Toutefois, au jour du jugement, les règles d’urbanisme avaient évolué défavorablement, le terrain du projet étant désormais classé dans une zone inconstructible. Le Tribunal a donc considéré que cette inconstructibilité était de nature à faire obstacle à la mise en œuvre de l’article L. 600-5-1 du code de l’urbanisme, et a annulé le permis de construire.

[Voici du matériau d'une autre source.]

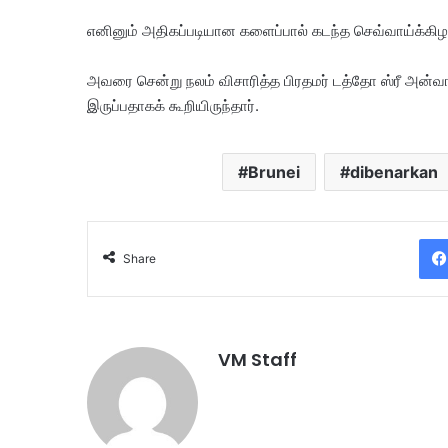
எனினும் அதிகப்படியான களைப்பால் கடந்த செவ்வாய்க்கிழ
அவரை சென்று நலம் விசாரித்த பிரதமர் டத்தோ ஸ்ரீ அன்வா
இருப்பதாகக் கூறியிருந்தார்.
Brunei
dibenarkan
Share
VM Staff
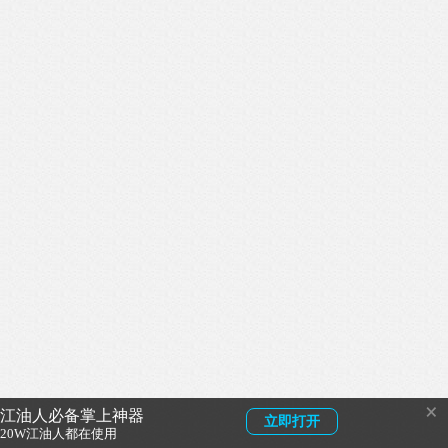
×
江油人必备掌上神器
立即打开
20W江油人都在使用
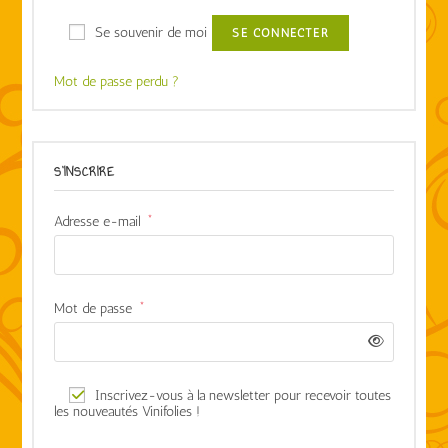
Se souvenir de moi
SE CONNECTER
Mot de passe perdu ?
S’INSCRIRE
Adresse e-mail
*
Mot de passe
*
Inscrivez-vous à la newsletter pour recevoir toutes
les nouveautés Vinifolies !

Saisi d’un pourvoi en cassation, le Conseil d’Etat censure cette approche en jugeant qu’« il incombe donc au juge, pour se livrer à cette appréciation, de ne prendre en compte que les règles d’urbanisme applicables à la date à laquelle il statue, en tant seulement qu’elles sont relatives au vice relevé, seuls des moyens dirigés contre la mesure de régularisation appelée, le cas échéant, à lui être ultérieurement notifiée pouvant, eu égard aux droits que le bénéficiaire d’une autorisation d’urbanisme tient de cette autorisation aussi longtemps qu’elle produit ses effets, être, à compter de sa décision de surseoir à statuer, utilement invoqués devant lui. Figurent au nombre de ces règles les dispositions pertinentes, qui peuvent être celles applicables aux travaux sur des constructions existantes, du règlement du plan local d’urbanisme ou du document d’urbanisme en tenant lieu ou encore celles, le cas échéant, du règlement national d’urbanisme ».
Ainsi que l’avait exposé le rapporteur public, le vice retenu peut n’avoir aucun lien avec la constructibilité de la parcelle, de sorte que considérer que ce changement de réglementation du sol entraîne l’impossibilité stricte de régulariser paraissait aller à l’encontre de l’objectif de l’article L. 600-5-1 du code de l’urbanisme.
La Haute Juridiction annule donc le jugement du Tribunal administratif de Nice et renvoie l’affaire devant ce dernier, non sans avoir réaffirmé l’esprit de l’article L. 600-5-1 du code de l’urbanisme : sécuriser les pétitionnaires des autorisations d’urbanisme dans leurs droits.